A few days to Christmas and the Ottawa Valley is a snowy winter wonderland. A storm moved up from the U.S. Thursday night and dumped 42 centimetres on the city with more swirling down this morning. Over 125,000 homes in Quebec are without power this morning but we've been lucky so far. I remember having to cook a turkey on the barbeque one Christmas day when a storm took out our power in the 1980s. We still got together that afternoon with friends and had a cosy candlelit dinner.
I've been writing away on the manuscript and just past 46,000 words now. The minimum for an adult novel is 50,000 words, but I'm aiming for 80-90,000. I find the beginning usually comes easily and the middle takes a long time. The last 30,000 words are like the downhill part of a race, sometimes the easiest part. I actually had to cut out 20,000 words or so when I finished Cold Mourning, so I'm getting more wordy with practice.

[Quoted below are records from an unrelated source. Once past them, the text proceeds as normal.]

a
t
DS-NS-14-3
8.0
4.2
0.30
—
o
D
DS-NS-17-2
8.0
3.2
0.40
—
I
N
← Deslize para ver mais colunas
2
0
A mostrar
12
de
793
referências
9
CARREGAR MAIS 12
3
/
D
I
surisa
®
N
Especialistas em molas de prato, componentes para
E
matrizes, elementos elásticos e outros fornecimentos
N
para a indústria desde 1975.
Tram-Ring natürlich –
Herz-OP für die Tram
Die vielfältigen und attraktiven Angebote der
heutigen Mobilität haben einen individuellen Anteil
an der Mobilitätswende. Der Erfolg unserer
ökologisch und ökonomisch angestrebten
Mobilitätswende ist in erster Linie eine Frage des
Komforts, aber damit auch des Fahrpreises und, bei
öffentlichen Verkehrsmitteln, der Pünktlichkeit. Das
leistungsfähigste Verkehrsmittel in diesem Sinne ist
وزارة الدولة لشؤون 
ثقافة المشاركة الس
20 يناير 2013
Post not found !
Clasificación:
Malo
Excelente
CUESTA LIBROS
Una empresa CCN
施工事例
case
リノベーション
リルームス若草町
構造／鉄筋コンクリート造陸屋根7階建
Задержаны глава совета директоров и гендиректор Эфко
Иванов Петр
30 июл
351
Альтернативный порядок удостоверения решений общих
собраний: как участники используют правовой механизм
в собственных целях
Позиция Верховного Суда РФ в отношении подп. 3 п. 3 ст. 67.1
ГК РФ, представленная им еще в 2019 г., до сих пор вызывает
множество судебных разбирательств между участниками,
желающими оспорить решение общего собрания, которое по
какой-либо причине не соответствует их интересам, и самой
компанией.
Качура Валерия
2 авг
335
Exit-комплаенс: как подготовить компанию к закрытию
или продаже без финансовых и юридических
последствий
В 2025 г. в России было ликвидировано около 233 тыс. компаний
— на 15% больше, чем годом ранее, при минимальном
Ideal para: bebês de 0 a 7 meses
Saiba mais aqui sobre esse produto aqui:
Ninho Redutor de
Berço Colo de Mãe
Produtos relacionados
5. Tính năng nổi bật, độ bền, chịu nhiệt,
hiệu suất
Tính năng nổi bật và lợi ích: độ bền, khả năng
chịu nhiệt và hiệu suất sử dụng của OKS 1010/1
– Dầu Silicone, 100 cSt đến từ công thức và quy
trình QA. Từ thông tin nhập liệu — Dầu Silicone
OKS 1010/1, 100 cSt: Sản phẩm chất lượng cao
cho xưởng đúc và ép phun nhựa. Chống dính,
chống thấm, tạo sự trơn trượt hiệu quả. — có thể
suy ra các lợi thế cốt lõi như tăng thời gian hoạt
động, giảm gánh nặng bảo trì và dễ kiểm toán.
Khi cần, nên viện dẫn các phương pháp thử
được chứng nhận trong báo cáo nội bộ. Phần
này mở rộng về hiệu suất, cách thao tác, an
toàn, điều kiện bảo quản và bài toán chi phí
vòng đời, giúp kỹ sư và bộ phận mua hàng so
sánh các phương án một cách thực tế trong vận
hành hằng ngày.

I'll be writing off and on today between shopping for food, baking cookies and tourtiere. Gingerbread cake and pumpkin pie are also on the baking agenda for this weekend. My daughters along with pup George will be arriving Christmas Eve. We'll have a houseful for Christmas supper as well.
Traditions are an important part of the holidays although they evolve. For instance, I used to make a raspberry/cranberry fruit punch for Christmas morning but now we have mimosas. We still open our stockings before Ted makes a bacon and egg breakfast and then we open gifts from under the tree. The turkey goes into the oven soon afterward and lazy afternoon ensues with a fire in the grate. It's a time to slow down our lives and to enjoy what is really important - the peace of a winter day, the warmth of family and friends.
Well, it's time to head out into the snowy morning to do some food shopping, and then, home to putter around the kitchen with some Christmas carols playing. Already, I feel the joy of the season and hope that you are feeling it as well. I wish each of you peace this Christmas and time together with those people you cherish.
I'll leave you with a few mood-invoking lines from the poem "Late November" by Archibald Lampman (1888).
The hills grow wintry white, and bleak winds moan
About the naked uplands. I alone
Am neither sad, nor shelterless, nor gray,
Wrapped round with thought, content to watch and dream.